Multiplex Automated Genome Engineering (MAGE), the Church lab’s new cell programming method that promises to give biotechnology – in particular synthetic biology – a powerful boost, made its public debut in the July issue of Nature. MAGE was developed by SynBERC graduate student Harris Wang and postdoctoral researcher Farren Isaacs, who used the platform to rapidly refine the design of a bacterium by editing multiple genes in parallel instead of targeting one gene at a time. They transformed E. coli cells into efficient bio-factories and optimized the production of a test compound (in this case lycopene) in three days—a feat that would take most biotech companies months or years.

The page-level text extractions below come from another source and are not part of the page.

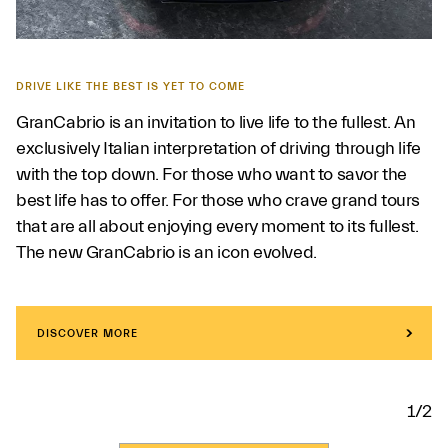
DRIVE LIKE THE BEST IS YET TO COME
GranCabrio is an invitation to live life to the fullest. An
exclusively Italian interpretation of driving through life
with the top down. For those who want to savor the
best life has to offer. For those who crave grand tours
that are all about enjoying every moment to its fullest.
The new GranCabrio is an icon evolved.
DISCOVER MORE
1/2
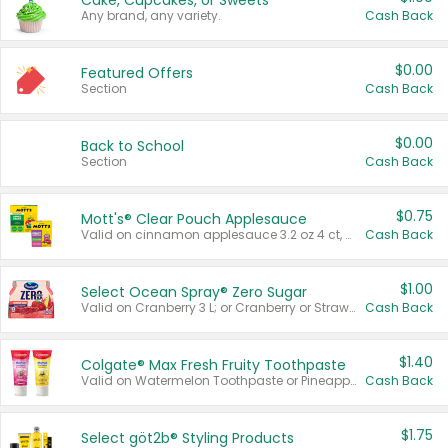
Cake, Cupcakes, or Sweets
Any brand, any variety.
Cash Back
$0.00
Featured Offers
Section
Cash Back
$0.00
Back to School
Section
Cash Back
$0.75
Mott's® Clear Pouch Applesauce
Valid on cinnamon applesauce 3.2 oz 4 ct, applesauce 3.2 oz 4 ct, no sugar added applesauce 3.2 oz 4 ct, or fruit smoothie mixed berry 4.2 oz 4 ct.
Cash Back
$1.00
Select Ocean Spray® Zero Sugar
Valid on Cranberry 3 L; or Cranberry or Strawberry Mango 10 oz 6 ct.
Cash Back
$1.40
Colgate® Max Fresh Fruity Toothpaste
Valid on Watermelon Toothpaste or Pineapple Coconut, 4.5 oz.
Cash Back
$1.75
Select göt2b® Styling Products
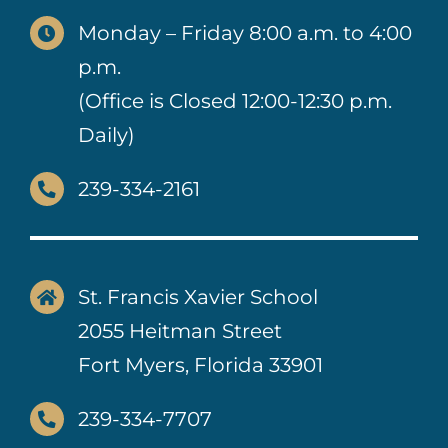
Monday – Friday 8:00 a.m. to 4:00
p.m.
(Office is Closed 12:00-12:30 p.m.
Daily)
239-334-2161
St. Francis Xavier School
2055 Heitman Street
Fort Myers, Florida 33901
239-334-7707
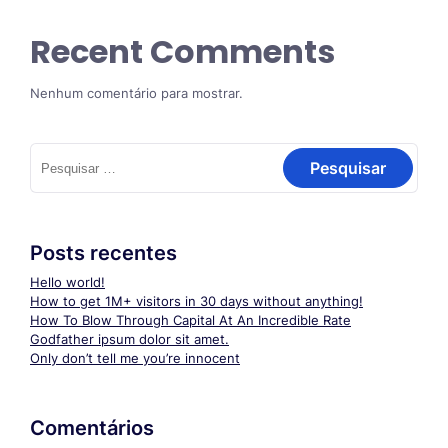
Recent Comments
Nenhum comentário para mostrar.
Pesquisar
por:
Posts recentes
Hello world!
How to get 1M+ visitors in 30 days without anything!
How To Blow Through Capital At An Incredible Rate
Godfather ipsum dolor sit amet.
Only don’t tell me you’re innocent
Comentários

“We initiated the project to close the gap between DNA sequencing technology and cell programming technology,” explains graduate student Harris Wang, one of the first authors of the paper. Traditional in vitro and directed evolution methods have created useful genetic variants with laborious, serial manipulation of single genes, and are not used for parallel and continuous directed evolution of gene networks or genomes. The MAGE platform allows scientists to break free of linear genetic engineering techniques and move beyond the serial manipulation of single genes. “The goal was to use information gleaned from genetics and genomics to rapidly engineer new functions and improve existing functions in cells,” adds postdoctoral researcher Farren Isaacs, the other first author. “We wanted to develop a new tool and demonstrate how to apply it; we were determined to hand labs a hammer and a nail.”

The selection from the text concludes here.